[core][experimental] Support broadcast NCCL ops in accelerated DAG

ray-project / ray

Ray is a unified framework for scaling AI and Python applications. Ray consists of a core distributed runtime and a set of AI Libraries for accelerating ML workloads.

https://ray.io

Apache License 2.0

33.13k stars 5.61k forks source link

[core][experimental] Support broadcast NCCL ops in accelerated DAG #45308

Open stephanie-wang opened 4 months ago

stephanie-wang commented 4 months ago

Description

When the same GPU tensor is sent to multiple readers, we should use ncclBroadcast under the hood to reduce transfer time.

Use case

No response

rkooo567 commented 1 month ago

p2 for now (until we need more perf features)

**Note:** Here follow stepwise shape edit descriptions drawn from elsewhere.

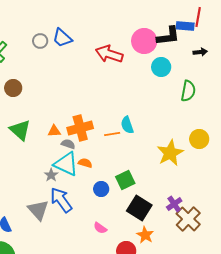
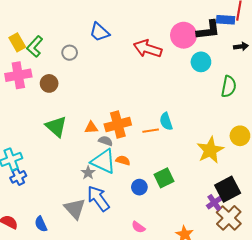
gray circle: (40, 41) -> (70, 53), moved
black square: (139, 208) -> (228, 189), moved, turned 30

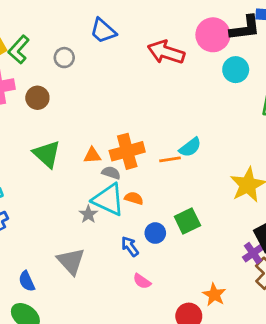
cyan semicircle: (166, 121) -> (190, 147), turned -108
blue arrow: (98, 198) -> (130, 246), moved, size x0.6
pink semicircle: (138, 227) -> (142, 281), moved

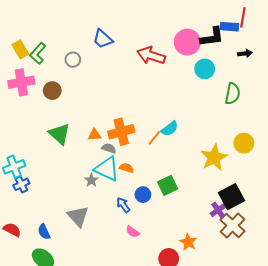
orange line: (170, 159) -> (154, 138), turned -42

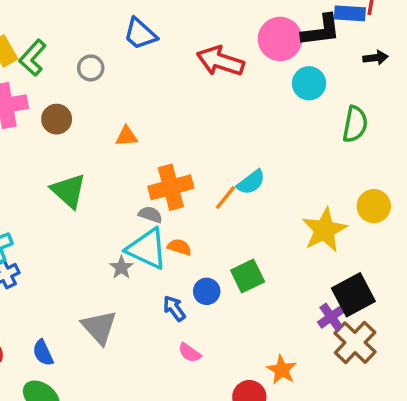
orange triangle: (94, 135) -> (127, 136), moved

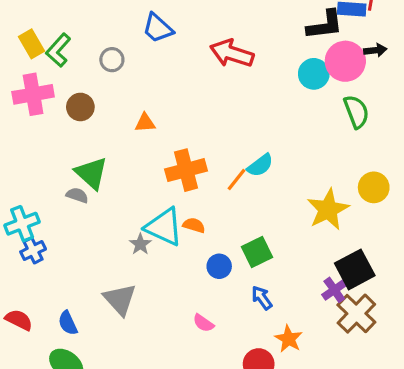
pink circle: (280, 39) -> (345, 61), moved
green semicircle: (355, 124) -> (356, 112), turned -32
gray semicircle: (150, 215) -> (77, 195), moved
blue arrow: (174, 308) -> (262, 298), moved

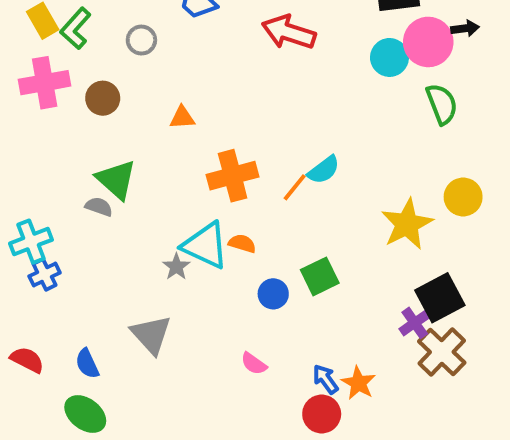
blue arrow: (262, 298) -> (326, 379), moved

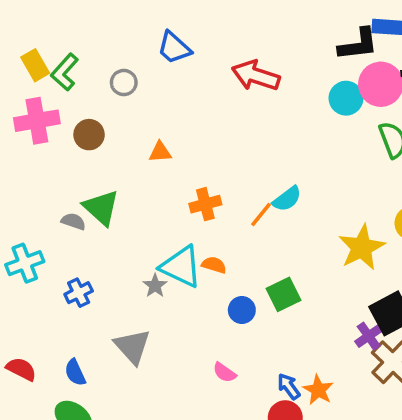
orange cross: (233, 176) -> (205, 204), size x0.7
gray semicircle: (99, 207) -> (73, 221), moved
blue cross: (45, 274) -> (79, 293), moved

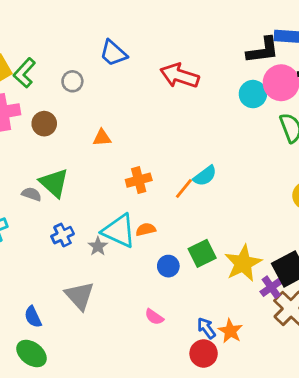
yellow star: (362, 247) -> (243, 263), moved
orange semicircle: (214, 265) -> (146, 229), turned -30
blue cross: (79, 293) -> (63, 235), moved

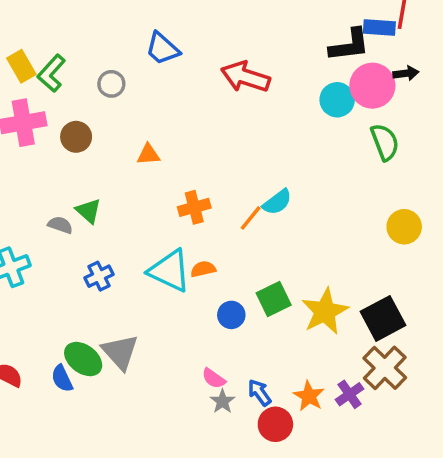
green triangle: (54, 183) -> (88, 211), size x0.7
gray star: (98, 246) -> (222, 401), moved
purple cross: (271, 287) -> (349, 394), moved
blue arrow: (206, 328) -> (260, 393), moved
green ellipse: (32, 353) -> (83, 359), moved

jeffreyjeffreywang commented 1 week ago

I'm interested in this task and would love to work on it.

with InputNode() as inp:
    dag = sender.send.bind(shape, dtype, inp)
    dag = dag.with_type_hint(TorchTensorType(shape, dtype))
    o1 = receiver1.recv.bind(dag)
    o2 = receiver2.recv.bind(dag)
    dag = MultiOutputNode([o1, o2])

This should call ncclBroadcast under the hood as there are multiple receivers getting a tensor sent by a single sender. @stephanie-wang, is my understanding accurate?

rkooo567 commented 1 week ago

actually this one I want to hold a little bit before we have more clear design. The reason is that broadcast is not always working well if all downstream tasks are not running at the same. For example;

with InputNode() as inp:
    dag = sender.send.bind(shape, dtype, inp)
    dag = dag.with_type_hint(TorchTensorType(shape, dtype))
    dag2 = receiver1.long_running.bind(inp)
    o1 = receiver1.recv.bind(dag)
    o2 = receiver2.recv.bind(dag)
    dag = MultiOutputNode([o1, o2, dag2])

In this case, receiver_1.recv starts after receiver1.long_running finishes, and because it is broadcasting receiver2.recv should wait, which is different from current semantics. I think we need more refined heuristic to support this instead of just using broadcasting for all cases

jeffreyjeffreywang commented 1 week ago

Got it, that makes a lot of sense. Do we have an estimated timeline for completing the design? Please let me know if there's anything I can help with!

rkooo567 commented 1 week ago

I think following up with multi output ref (multi ray.get and skip deseriailzation) are good candidates!!

rkooo567 commented 1 week ago

For this issue, if you'd like to take it, I think we need 2 followups;

what's the perf benefit of send to N downstream actors vs broadcast it (we need to benchmark and measure it)
what's the good heuristics? This is useful if we know all downstream tasks are available around the same time (common case in spmd).

jeffreyjeffreywang commented 1 week ago

Sounds good, I'll get started on the deserialization problem and get back to this issue after doing a bit more research.